The two portions of scripture appointed for today make a daunting prospect for any preacher for they both provide large scale generalised statements about the requirements for a Christian. Holding everything in common, and making sure that we go through the right door who is Jesus Christ, all well and good for generalised waffle, but what is offered to us is really a challenge. I shall not be dilating on the benefits of common ownership or the evils of property for there is always a chance, even here of being mistaken in my motives, especially with an election on our door step!
So, do we think of the door as a challenge and once we have gritted our teeth and gone through, whether in Baptism, Confirmation, Ordination, or as a result of an evangelical altar call that all will be well? That one decision is very overrated if we think it is the end rather than the beginning, for we are all very wayward sheep and can be wrecked by our lack of possessions or by a plenitude of them, as well as a host of other reasons. The Lord’s Prayer says it all “Give us today our daily bread and forgive us our sins as we forgive…”
Yet there are people who succeed, not in a worldly sense but in growth of holiness, a life of striving but of laughter as well as tears. So I recommend reading the biographies of people you admire. For none was it an easy ride, so Augustine in his Confessions; Michael Ramsey and his long and many conversations with his brilliant and articulate elder brother who did not believe. Ramsey had gone through the gate of studying towards ordination, but his brother was eloquent and passionate, and Michael liked and admired him, and it was difficult to be convinced that he was wrong.
Edward Talbot, father of our brother and long-time Superior, Keble, who was the first Warden of Keble College at a very tender age relinquishing a comfortable post in his own college, Christ Church and suddenly running and building a brand new college with the considerable help from his beautiful and aristocratic wife, and who went on to be vicar of Leeds and then bishop of Rochester and then the founding bishop of Southwark, travelling around his diocese on a tram, and regularly seen waiting patiently among the postmen in St. Alban’s Holborn to make his confession to Father Stanton, he went on to become a beloved bishop of Winchester. But the Keble times had been hard.

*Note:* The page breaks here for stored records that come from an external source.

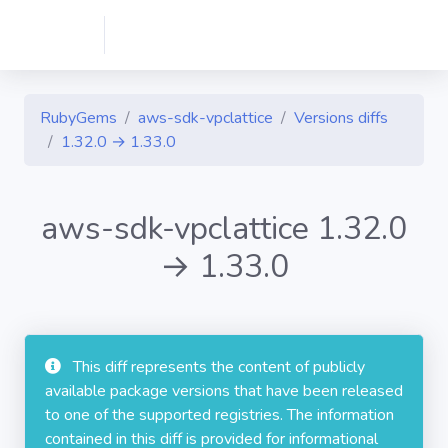
RubyGems
aws-sdk-vpclattice
Versions diffs
1.32.0 → 1.33.0
aws-sdk-vpclattice 1.32.0
→ 1.33.0
This diff represents the content of publicly
available package versions that have been released
to one of the supported registries. The information
contained in this diff is provided for informational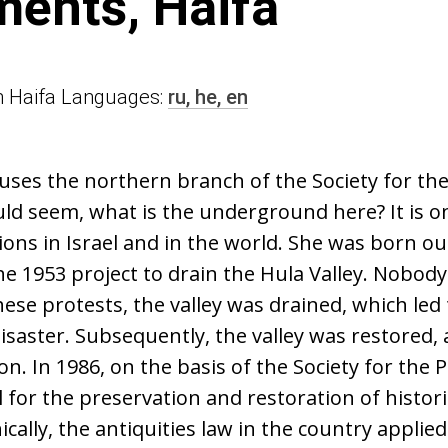
ents, Haifa
 in Haifa Languages:
ru,
he,
en
uses the northern branch of the Society for th
uld seem, what is the underground here? It is o
ions in Israel and in the world. She was born out
he 1953 project to drain the Hula Valley. Nobod
ese protests, the valley was drained, which led 
saster. Subsequently, the valley was restored, 
n. In 1986, on the basis of the Society for the 
l for the preservation and restoration of histori
ically, the antiquities law in the country applied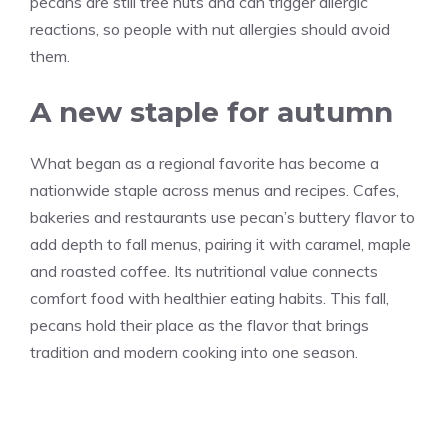
pecans are still tree nuts and can trigger allergic
reactions, so people with nut allergies should avoid
them.
A new staple for autumn
What began as a regional favorite has become a
nationwide staple across menus and recipes. Cafes,
bakeries and restaurants use pecan’s buttery flavor to
add depth to fall menus, pairing it with caramel, maple
and roasted coffee. Its nutritional value connects
comfort food with healthier eating habits. This fall,
pecans hold their place as the flavor that brings
tradition and modern cooking into one season.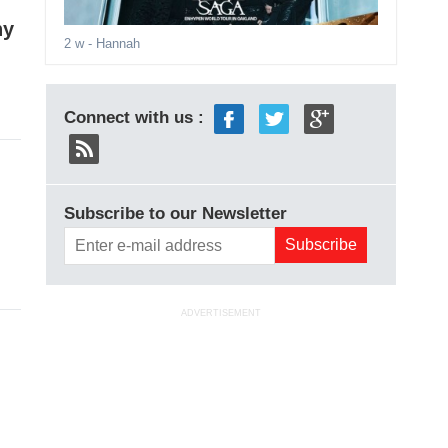
hy
2 w
- Hannah
Connect with us :
Subscribe to our Newsletter
ADVERTISEMENT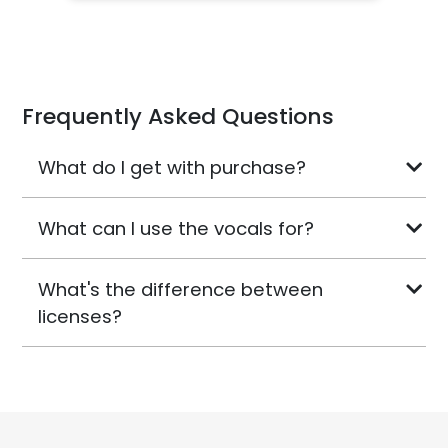
Frequently Asked Questions
What do I get with purchase?
What can I use the vocals for?
What's the difference between
licenses?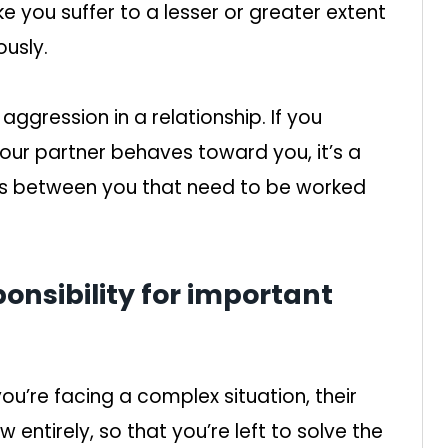
ke you suffer to a lesser or greater extent
usly.
gression in a relationship. If you
our partner behaves toward you, it’s a
ues between you that need to be worked
sponsibility for important
ou’re facing a complex situation, their
 entirely, so that you’re left to solve the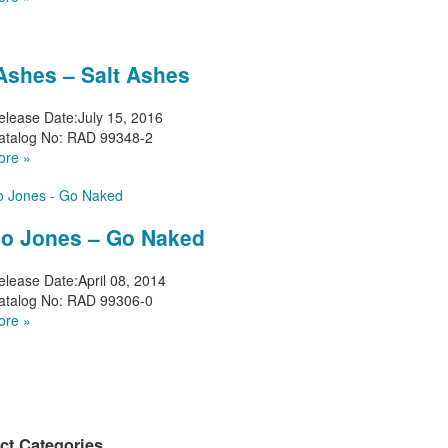
 Ashes – Salt Ashes
elease Date:
July 15, 2016
atalog No:
RAD 99348-2
ore »
o Jones – Go Naked
elease Date:
April 08, 2014
atalog No:
RAD 99306-0
ore »
ct Categories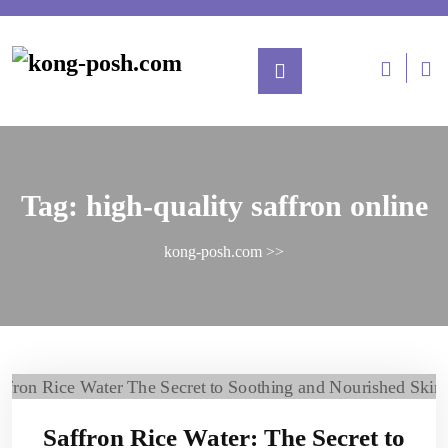
Tag:
high-quality saffron online
kong-posh.com
>>
Saffron Rice Water: The Secret to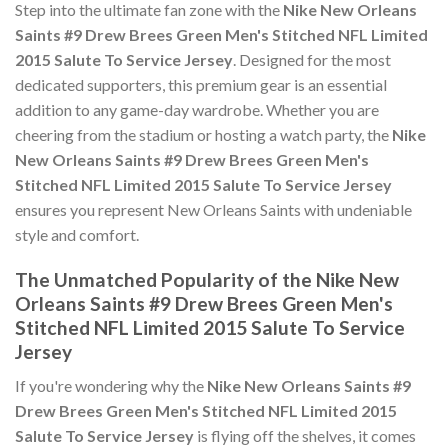
Step into the ultimate fan zone with the
Nike New Orleans
Saints #9 Drew Brees Green Men's Stitched NFL Limited
2015 Salute To Service Jersey
. Designed for the most
dedicated supporters, this premium gear is an essential
addition to any game-day wardrobe. Whether you are
cheering from the stadium or hosting a watch party, the
Nike
New Orleans Saints #9 Drew Brees Green Men's
Stitched NFL Limited 2015 Salute To Service Jersey
ensures you represent New Orleans Saints with undeniable
style and comfort.
The Unmatched Popularity of the Nike New
Orleans Saints #9 Drew Brees Green Men's
Stitched NFL Limited 2015 Salute To Service
Jersey
If you're wondering why the
Nike New Orleans Saints #9
Drew Brees Green Men's Stitched NFL Limited 2015
Salute To Service Jersey
is flying off the shelves, it comes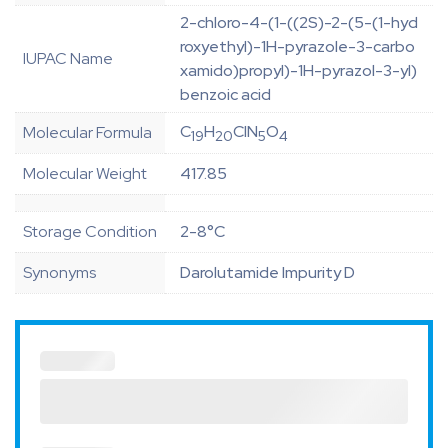
2-chloro-4-(1-((2S)-2-(5-(1-hyd
roxyethyl)-1H-pyrazole-3-carbo
IUPAC Name
xamido)propyl)-1H-pyrazol-3-yl)
benzoic acid
C
H
ClN
O
Molecular Formula
19
20
5
4
Molecular Weight
417.85
Storage Condition
2-8°C
Synonyms
Darolutamide Impurity D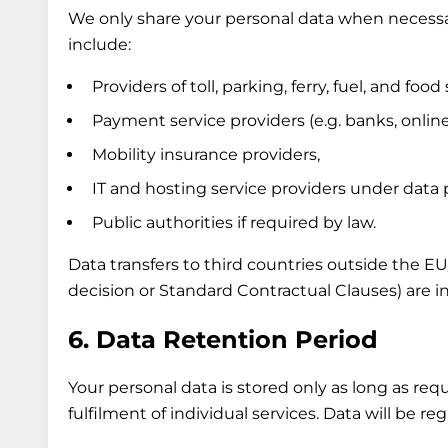
We only share your personal data when necessary
include:
Providers of toll, parking, ferry, fuel, and food 
Payment service providers (e.g. banks, onli
Mobility insurance providers,
IT and hosting service providers under data
Public authorities if required by law.
Data transfers to third countries outside the E
decision or Standard Contractual Clauses) are in
6. Data Retention Period
Your personal data is stored only as long as req
fulfilment of individual services. Data will be 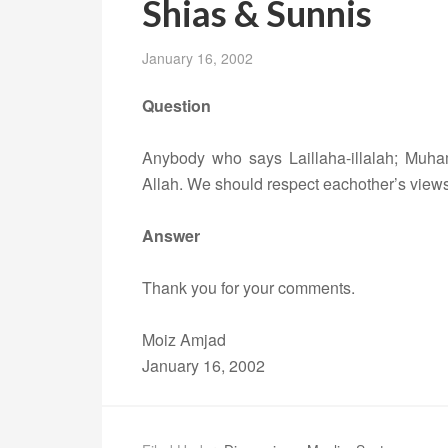
Shias & Sunnis
January 16, 2002
Question
Anybody who says Laillaha-illalah; Muha
Allah. We should respect eachother’s views
Answer
Thank you for your comments.
Moiz Amjad
January 16, 2002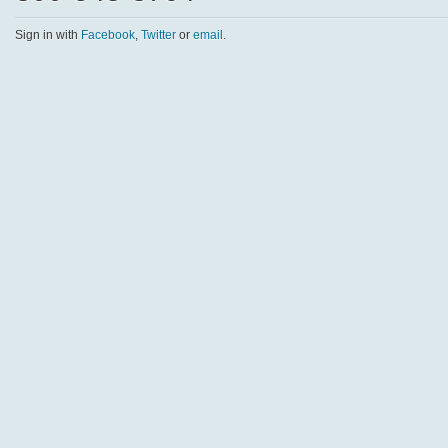
Sign in with
Facebook
,
Twitter
or
email
.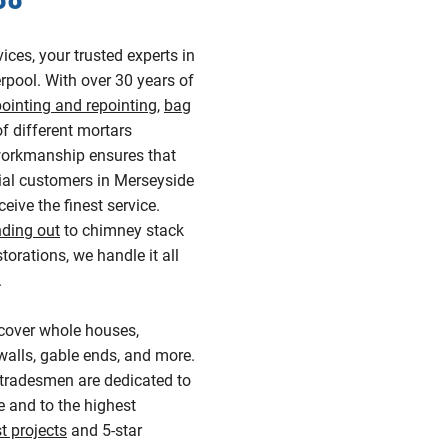
ces, your trusted experts in
rpool. With over 30 years of
pointing and repointing
,
bag
of different mortars
 workmanship ensures that
al customers in Merseyside
eive the finest service.
nding out
to chimney stack
storations, we handle it all
.
cover whole houses,
alls, gable ends, and more.
 tradesmen are dedicated to
 and to the highest
t projects
and 5-star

The Risen Life manifests itself in no specific ways after the Resurrection of Jesus, but is nevertheless recognisable by the consequences rather than its content, and I don’t believe it can be experienced without desire, a longing, – that search for the Vision of God so well described by Kenneth Kirk; it is the aim of the Ignatian disciplines; it demands fidelity in the face of failure, or sickness,; for the forces of evil are mobilised and won’t let go. It is a resurrection experience not a nice reward for an outwardly holy life.
The total negativity of the 10 commandments has blighted much possible spiritual progress, the negative pressure all those “thou shalt nots” concentrate on the action, not on the reason for the action and that is the button that needs to be pressed, and so produce a religion that can be defined by conduct or behaviour,
The message of Christ as the Door is helpful, provided that we remember that while he is certainly not a revolving door, nevertheless if we go out we will always be welcomed back! The “door” and the comfortingly wayward sheep are serious helps; predestination whether up or down is not part of God’s plan, no shepherd would leave a lamb to die, but if the sheep has a mind of his, or her, own…..
Many others too have found their way to the door which looks very attractive in its many disguises and they have duly turned the handle and gone outside only to find that the outside is full of unfulfilled desires, broken promises and all the detritus of human existence; but getting back is difficult because the door which looked so attractive from the inside is so hard to find from the outside because unless we really want to pass through it accompanied by uncertainty and guilt, we cannot find it.
Most of us don’t appreciate that one of the functions of a guardian angel is to point us towards the door but never to open it. The rich young spendthrift discovers that all he can do is to go home and make, as we say, a clean breast to his father, and so he approaches home scared to death at the treatment he would be bound to get, perhaps the door would be closed and he would be sent away? But no, as he comes in sight of him his father is running to meet him and they embrace. So does the Lord elucidate the idea of the door again. We have to find the door, gather ourselves together and turn the handle and then follows the embrace and the party.
This is not magic but hard work, discipline when we have over-valued freedom, on our own terms, of course, and so saying and meaning “Not my will but thine” again and again, Easter is indeed a triumph, but always at a cost.